[What is expected] Output only the stretch of the listing that starts at the line containing "Les livres (495, 77)" and ends at the line containing "Laina (346, 2560)", reproduced exactly with both ends.

[Task data]

--- START ---

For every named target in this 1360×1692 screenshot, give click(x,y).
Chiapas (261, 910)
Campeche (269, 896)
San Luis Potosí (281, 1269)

--- END ---
--- START ---

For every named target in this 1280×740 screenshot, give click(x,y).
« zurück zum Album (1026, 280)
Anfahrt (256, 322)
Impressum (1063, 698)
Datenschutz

--- END ---
--- START ---

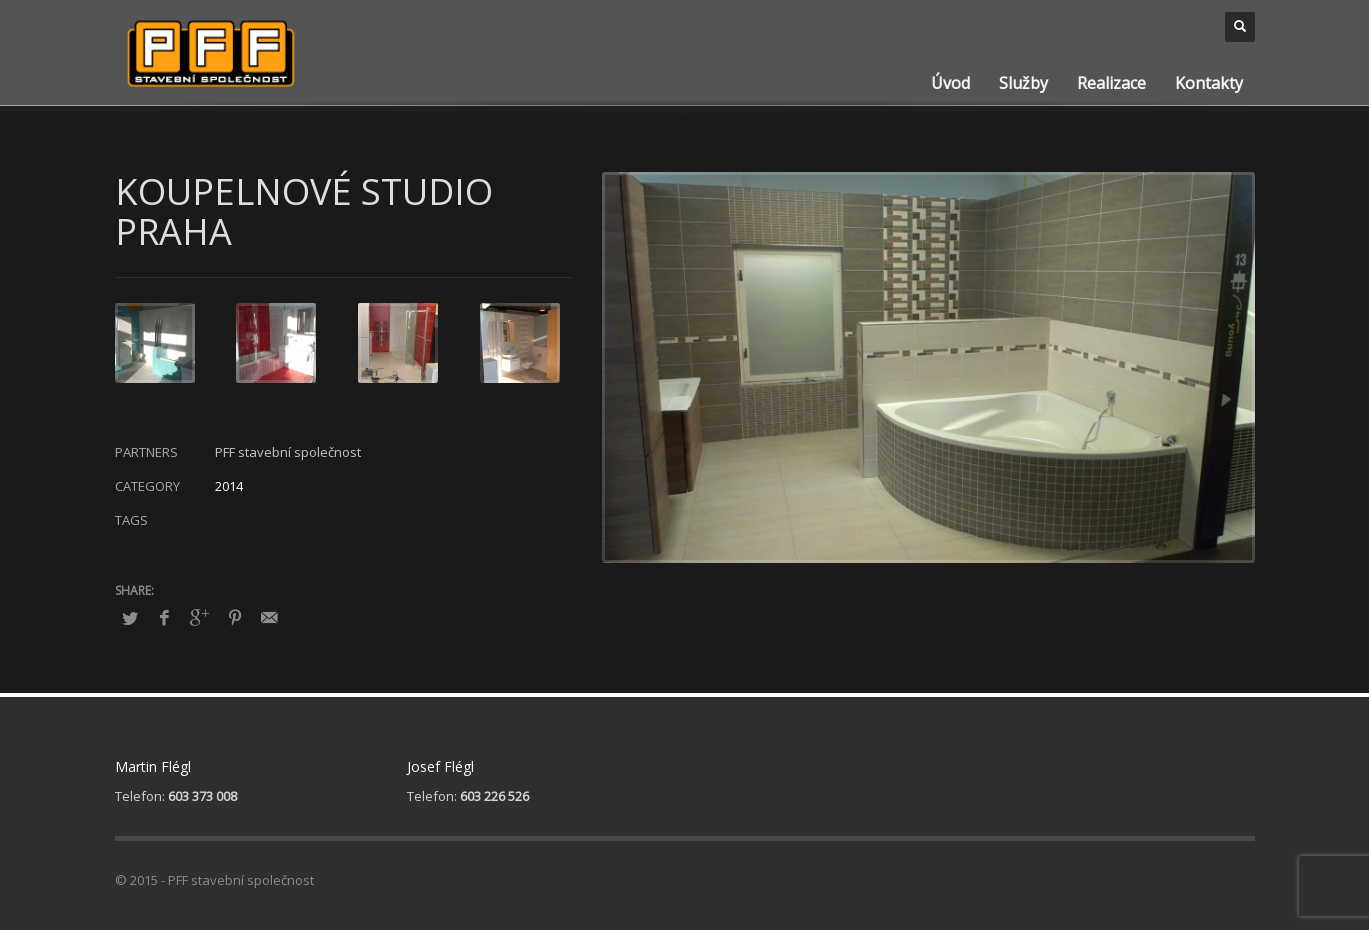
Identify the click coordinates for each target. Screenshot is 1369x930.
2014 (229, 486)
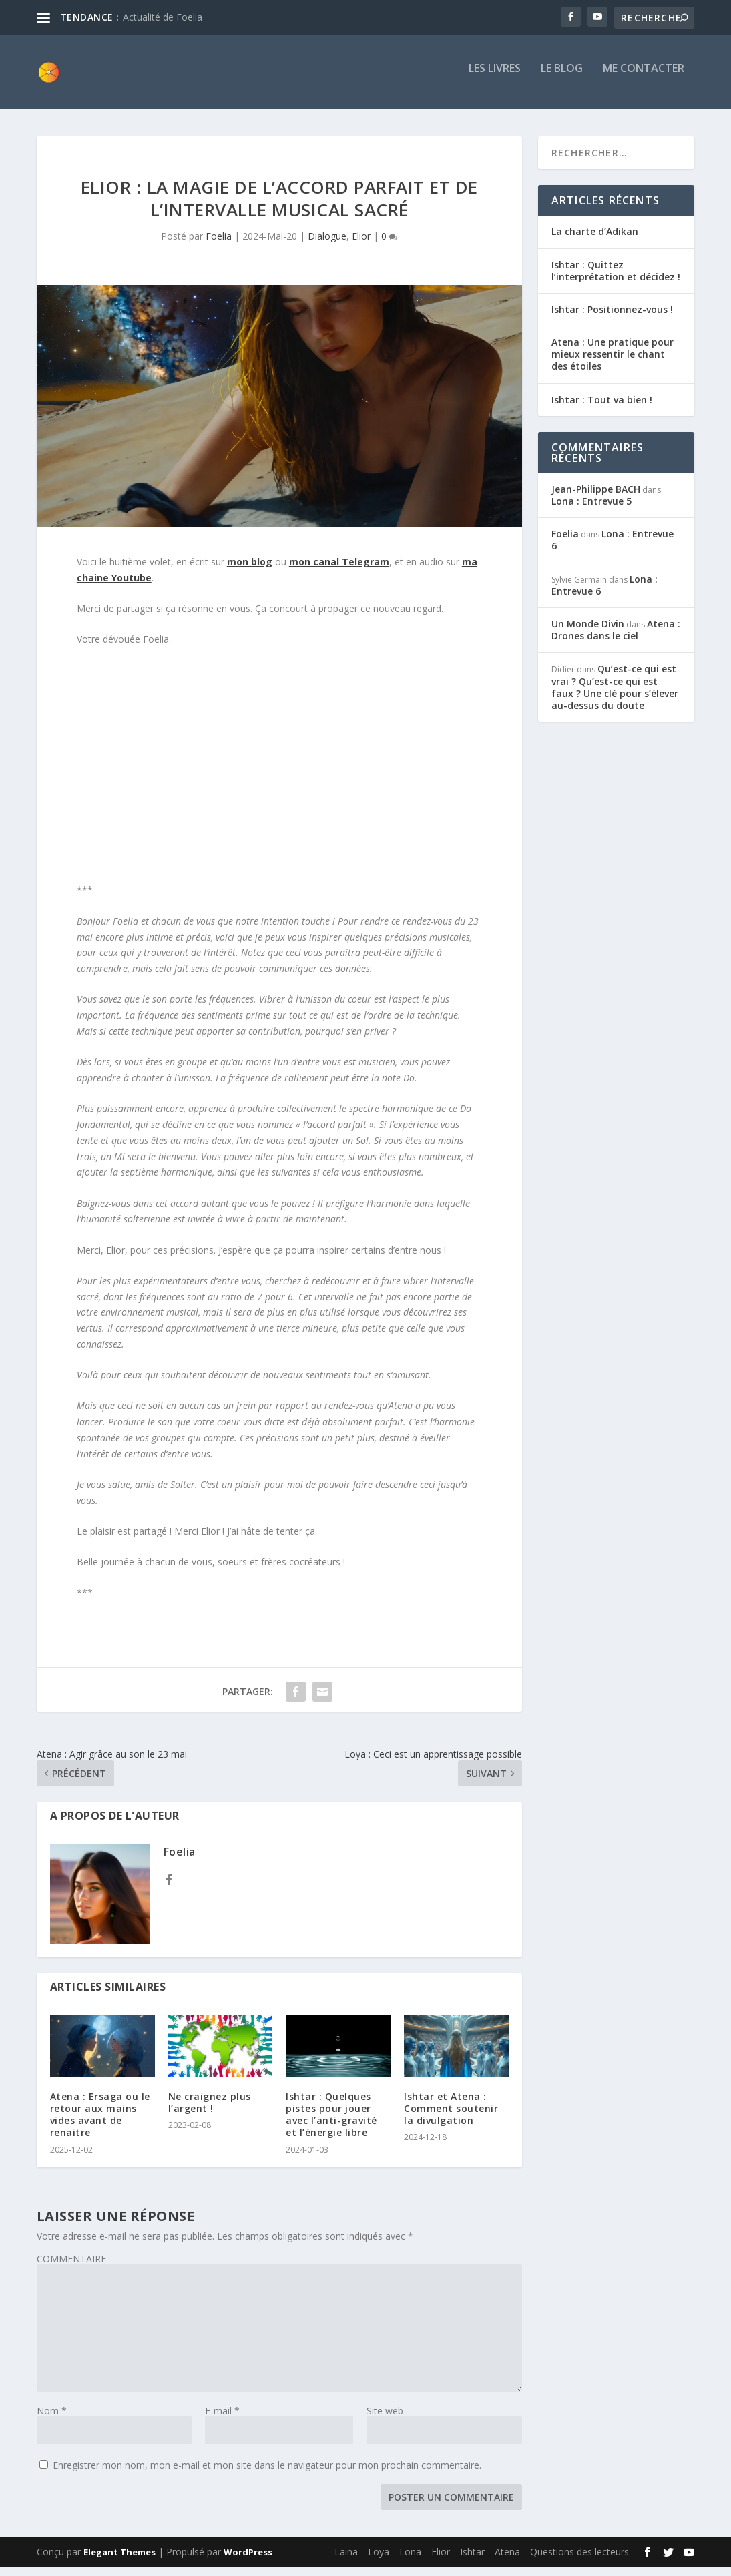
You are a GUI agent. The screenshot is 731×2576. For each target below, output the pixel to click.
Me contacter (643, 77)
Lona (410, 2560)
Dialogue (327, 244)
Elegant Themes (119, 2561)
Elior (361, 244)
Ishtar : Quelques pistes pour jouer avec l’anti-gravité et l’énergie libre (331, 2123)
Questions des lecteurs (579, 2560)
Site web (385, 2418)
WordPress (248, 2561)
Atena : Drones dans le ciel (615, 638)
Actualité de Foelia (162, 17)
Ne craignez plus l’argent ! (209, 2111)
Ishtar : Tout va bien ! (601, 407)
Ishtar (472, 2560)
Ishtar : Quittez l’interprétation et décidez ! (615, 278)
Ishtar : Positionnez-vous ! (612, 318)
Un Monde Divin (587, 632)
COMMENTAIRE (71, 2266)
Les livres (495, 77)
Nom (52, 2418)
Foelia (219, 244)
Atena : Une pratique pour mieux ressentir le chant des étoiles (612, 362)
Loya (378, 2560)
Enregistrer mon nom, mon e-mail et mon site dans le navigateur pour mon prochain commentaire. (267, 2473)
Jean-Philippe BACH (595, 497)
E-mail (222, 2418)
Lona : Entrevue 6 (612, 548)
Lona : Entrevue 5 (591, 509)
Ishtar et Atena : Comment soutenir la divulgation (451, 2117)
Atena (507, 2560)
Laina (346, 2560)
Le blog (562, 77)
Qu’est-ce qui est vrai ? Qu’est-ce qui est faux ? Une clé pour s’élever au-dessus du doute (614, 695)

--- END ---

[Exercise output]
Les livres (495, 77)
Nom (52, 2418)
Foelia (219, 244)
Atena : Une pratique pour mieux ressentir le chant des étoiles (612, 362)
Loya (378, 2560)
Enregistrer mon nom, mon e-mail et mon site dans le navigateur pour mon prochain commentaire. (267, 2473)
Jean-Philippe BACH (595, 497)
E-mail (222, 2418)
Lona : Entrevue 6 (612, 548)
Lona : Entrevue 5 (591, 509)
Ishtar et Atena : Comment soutenir la divulgation (451, 2117)
Atena (507, 2560)
Laina (346, 2560)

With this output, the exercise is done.